Mamá tiene en una mesa figuras humanas que cocerá en el horno de barro, será el pan de muerto. En otro lado está la abuela probando la pasta y la masa que luego envolverán en hojas de plátano, y después de tres horas en el fogón estarán los tamales. Así, en una labor de día y noche, tendremos el ofrecimiento a los que se fueron antes. Papá está fue por las flores de cempasúchil que son amarillas y despiden un olor vegetal intenso; ellas y las veladoras hacen que los santos difuntos encuentren el camino, guiados por la luz y el aroma. Primero llegan los muertos chiquitos, después los grandotes. Yo iré a la cañada y buscaré Lupitas, que es el fruto de monte que Deeini saboreaba. Traeré varias, porque hace mucho que no las come.
¡El altar ya está terminado! Las hojas de palmilla lo revisten; son de un verde intenso, oscuro, brillante, las flores alfombran en ramos el cielo y también los pilares.

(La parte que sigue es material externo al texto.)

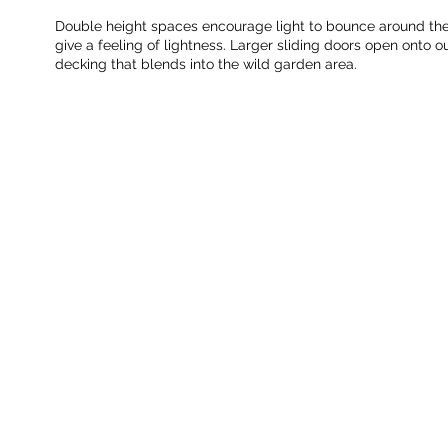
Double height spaces encourage light to bounce around the 
give a feeling of lightness. Larger sliding doors open onto o
decking that blends into the wild garden area.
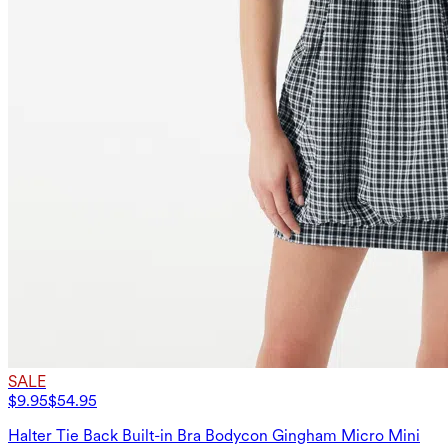
SALE
$9.95
$54.95
Halter Tie Back Built-in Bra Bodycon Gingham Micro Mini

De entre las hojas cuelgan las naranjas, mandarinas, limas. Todas ellas como si salieran de las ramas. Sobre la mesa están las veladoras con su luz de cobre y los alimentos que saboreaban en vida los difuntos. Para mi abuelo dulce de calabaza, terrones de panela para una tía, ¡y a mi hermana lupitas que es su fruta de monte preferida! Una se la abrí y la otra no, para que se la llevara. ¡La estaré esperando!

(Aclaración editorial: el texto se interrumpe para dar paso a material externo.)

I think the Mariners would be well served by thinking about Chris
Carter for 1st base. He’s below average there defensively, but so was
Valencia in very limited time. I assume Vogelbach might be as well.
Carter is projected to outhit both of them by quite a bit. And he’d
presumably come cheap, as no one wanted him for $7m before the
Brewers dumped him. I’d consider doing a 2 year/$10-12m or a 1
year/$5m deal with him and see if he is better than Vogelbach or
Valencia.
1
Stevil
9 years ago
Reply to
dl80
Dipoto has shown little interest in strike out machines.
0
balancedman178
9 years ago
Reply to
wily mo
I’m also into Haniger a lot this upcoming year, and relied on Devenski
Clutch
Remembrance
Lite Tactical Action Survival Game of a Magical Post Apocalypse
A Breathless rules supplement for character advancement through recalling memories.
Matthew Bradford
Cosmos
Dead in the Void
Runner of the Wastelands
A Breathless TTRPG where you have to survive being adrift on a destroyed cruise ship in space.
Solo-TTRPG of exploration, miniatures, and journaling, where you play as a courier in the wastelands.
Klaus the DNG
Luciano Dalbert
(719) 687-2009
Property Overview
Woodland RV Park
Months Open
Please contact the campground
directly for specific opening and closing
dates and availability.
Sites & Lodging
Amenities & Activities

A media noche veo cómo llega una luciérnaga y se posa sobre mi brazo, camina hasta alcanzar la mano y después vuela en zigzag, dejándome la sensación de que es el espíritu de mi hermana. Me despierto, ¡había prometido no dormir para verla…! pero ganó el sueño. Sin hacer ruido camino despacio hacia el altar, a la luz de las velas compruebo que las Lupitas están en el mismo sitio, nadie las ha tocado; o sea que quizás Deeini no había encontrado el camino, no la dejaron venir o, lo peor, no quiso. No sé, no sé. Con paso veloz decido ir rumbo al sendero. A la mitad del recorrido se abre la mañana.

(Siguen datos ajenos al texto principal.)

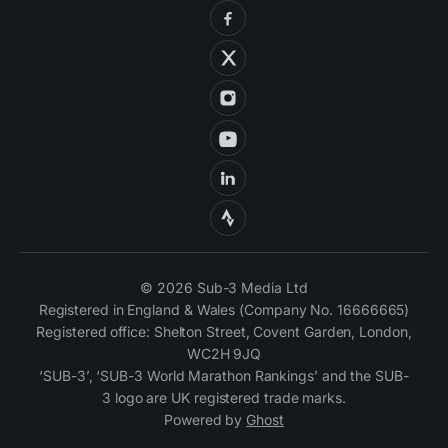
© 2026 Sub-3 Media Ltd
Registered in England & Wales (Company No. 16666665)
Registered office: Shelton Street, Covent Garden, London,
WC2H 9JQ
‘SUB-3’, ‘SUB-3 World Marathon Rankings’ and the SUB-
3 logo are UK registered trade marks.
Powered by
Ghost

Veo el río que culebrea y el viento fresco trae olores de limonaria. Voy hasta el lugar en el que mejor siento a mi hermana; es un rincón escondido, donde las enredaderas se tuercen formando un cielo de hojas y cuelgan de un amarillo intenso los frutos que al abrirse dan la dulce semilla y dentro dibuja la imagen de la virgen de Guadalupe. No puedo callar y grito con todas mis fuerzas, pero sólo escucho mi gemido. Salgo del escondite llorando. Con mi pequeño machete rompo con coraje las hierbas del camino y huelo el perfume de la flor de cempasúchil; vuelvo mis ojos a la hondonada y diviso que en el corazón de la mancha verde, justo en el centro, está la floración enrojecida de las nochebuenas.